Moral tales with added anthropomorphic anarchy

Stob Fewer people than I would expect seem to be aware of the American humorist James Thurber's fine self-illustrated reworking of Aesop's fables entitled Fables for Our Time.

Thurber's stories, being written in 1939, lack coverage of the digital age. I therefore humbly offer three new fables as tribute to the master, and as a species of technical supplement. Dave did my pictures.

The mouse who had broadband

Once there was a mouse who lived with his conventional nuclear family in one of those metal cabinets that the broadband ISPs set up near suburban pavements.

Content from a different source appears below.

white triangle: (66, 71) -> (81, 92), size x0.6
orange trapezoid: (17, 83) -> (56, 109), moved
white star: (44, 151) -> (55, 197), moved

Inside, the box contained several fibre optic cables. These were covered in a delicious-to-mice material that acted as a dietary supplement when times were hard, and also when the mice didn't feel like going out of an evening. When a baby mouse accidentally nibbled through to the glass fibres, it didn't matter. It provided a handy surface on which to sharpen their teeth.

Thurber-esque cartoon of fat mouse looking inquisitively at a fibre optic cable

A delicious-to-mice material

Then one day, while foraging in a litterbin, the father mouse's eye fell upon a newspaper article he was eating. It was all about how the internet was the last ruin of the nuclear family.

The offspring of parents that had broadband, said the article, were invariably corrupted by photographic filth, coarsened by violent online games, and ensnared by sinister grooming. When they grew up, they went on to form teenage gangs that attacked and humiliated their elders and betters, posting the results onto YouTube.

The article was illustrated with a reproduction of a company logo that the mouse recognised: it was on the label inside the lid of "his" cabinet.

The horrified mouse rushed home at once, where he found two of his daughters grooming each other (this is actually quite normal behaviour in baby mice – it forms the bedrock of what the species over-confidently calls its hygiene routine – but in his moral panic the father mouse forgot this).

He screamed to his wife to come quick, and explained his discovery to her, and in less time than it takes you to sing Em Eye See Kay Ee Why, Em Oh Yew Ess Ee the whole family had evacuated their fibre optic cupboard and were out on the bare tarmac, searching for a better place to live.

The move did not go well. Their new home was a rather similar cabinet, except that instead of fibre optics it contained many old-fashioned telephone wires. However, within the week, five of the young ones had discovered by the empirical method that, unlike the naïve ISP, the wily old telephone company doped the insulation of its wires with cyanide, and the mother mouse herself unluckily bit into a 240V copper core and got zapped. The remaining 23 babies were all killed soon afterwards in a lightening strike that burnt out the whole thing. Although the father mouse escaped and subsequently remarried, he was never quite the same.

Moral: Though it's hairy and scary and surely won't last, rush into the future not into the past.